Data from the National Audit Office estimates that 60% of unsafe buildings over 11 metres remain unidentified. The scale of the issues is illustrated by the finding that 2,500 social housing dwellings are already confirmed to have unsafe cladding. Further, it is estimated that 4,000 to 7,000 additional buildings above 11 metres with unsafe cladding are yet to be identified. The enhanced registry and clearer legal obligations aim to facilitate identification and remediation.
3. Supporting Residents and Cost Clarity
The Leasehold and Freehold Reform Act 2024 (effective October 2024) introduced changes to clarify leaseholders’ rights to recover costs from landlords that have previously been paid in connection with remediation. These include expenses for interim measures such as waking watches, evacuation alarms, expert reports, and alternative accommodation. Amendments to the Landlord and Tenant Act 1987 also make clear that court-appointed managers who have taken on landlord duties can also be responsible for building safety duties when landlords fail to act.
The Waking Watch Replacement Fund has been extended to March 2026. This extension supports the leaseholder protections set out in Part 5 of the BSA 2022; it means the majority of leaseholders can no longer be required to contribute to the costs of Waking Watch and alarms, and moves liability to pay, that would have previously sat with leaseholders, to landlords and building owners.

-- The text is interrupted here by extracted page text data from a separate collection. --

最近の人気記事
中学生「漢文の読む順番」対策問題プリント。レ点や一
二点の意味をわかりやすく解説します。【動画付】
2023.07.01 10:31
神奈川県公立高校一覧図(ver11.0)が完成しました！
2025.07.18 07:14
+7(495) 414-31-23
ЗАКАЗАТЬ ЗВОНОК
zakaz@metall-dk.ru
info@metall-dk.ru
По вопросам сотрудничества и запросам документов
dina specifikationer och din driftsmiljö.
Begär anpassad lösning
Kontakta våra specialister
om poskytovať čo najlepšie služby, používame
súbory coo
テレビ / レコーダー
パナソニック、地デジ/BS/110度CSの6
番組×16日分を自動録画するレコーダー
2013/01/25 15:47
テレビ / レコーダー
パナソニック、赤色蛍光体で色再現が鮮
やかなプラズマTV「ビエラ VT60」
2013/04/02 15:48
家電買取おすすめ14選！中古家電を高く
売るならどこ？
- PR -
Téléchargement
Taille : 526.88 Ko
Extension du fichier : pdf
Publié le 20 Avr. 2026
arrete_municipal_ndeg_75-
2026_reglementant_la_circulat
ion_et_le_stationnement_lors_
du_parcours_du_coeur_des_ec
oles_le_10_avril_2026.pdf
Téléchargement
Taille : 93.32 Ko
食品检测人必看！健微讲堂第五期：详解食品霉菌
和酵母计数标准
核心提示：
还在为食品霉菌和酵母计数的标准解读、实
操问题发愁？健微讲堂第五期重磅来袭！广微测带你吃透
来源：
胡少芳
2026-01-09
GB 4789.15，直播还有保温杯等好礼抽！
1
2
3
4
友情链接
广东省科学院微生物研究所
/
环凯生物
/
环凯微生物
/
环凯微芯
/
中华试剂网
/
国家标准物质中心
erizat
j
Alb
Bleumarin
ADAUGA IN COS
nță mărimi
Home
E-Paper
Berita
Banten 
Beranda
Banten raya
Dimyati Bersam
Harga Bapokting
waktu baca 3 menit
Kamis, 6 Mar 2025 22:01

Additionally, leaseholders are now protected from bearing the cost of remediation tied to landlords who are insolvent.
Outside of the Remediation Acceleration Plan, the Government also published a joint plan to accelerate developer-led remediation and improve resident experience. This is separate from the 2023 developer remediation contract which required developers to contractually commit to remediate unsafe buildings which they developed. Whilst this joint plan only commits developers to make every effort to achieve several stretch targets, it reflects the onus of responsibility the Government is intending to impose on developers.
4. Building Safety Levy and Certification
A new Building Safety Levy will apply from October 2026 and aims to collect £3.4 billion over the next decade to fix unsafe buildings. The levy will be charged on most new residential developments requiring building control approval, subject to certain exemptions. Non-payment of the levy will result in the withholding of a building control completion certificate, or rejection of a final certificate. The draft regulations (called The Building Safety Levy (England) Regulations 2025) setting out how the levy will operate were laid in Parliament on 10 July 2025; these remain subject to Parliamentary approval, but the clear intention is to make developers contribute financially to remedy historic safety defects.
Building Assessment Certificates (BACs) are being introduced to document compliance. Accountable Persons and Principal Accountable Persons must ensure that their buildings meet the legal requirements at the time of assessment. These certificates are likely to become a key part of regulatory scrutiny moving forward.
5. Expanding Risk Definitions
The Grenfell Tower Inquiry’s Phase 2 recommendations are expected to influence further amendments. One anticipated change is a broader definition of “high-risk buildings” to include not just height but factors such as resident vulnerability. If implemented, this will affect building categorisation, risk assessments, and the scope of legal duties.
Conclusion
The forthcoming legislative changes represent a significant shift in the building safety framework. The government’s objectives are clear: speed up remediation, close data and regulatory gaps, and shift financial burdens away from residents. While these proposals aim to increase compliance and accountability, challenges in identification, enforcement, and resourcing persist.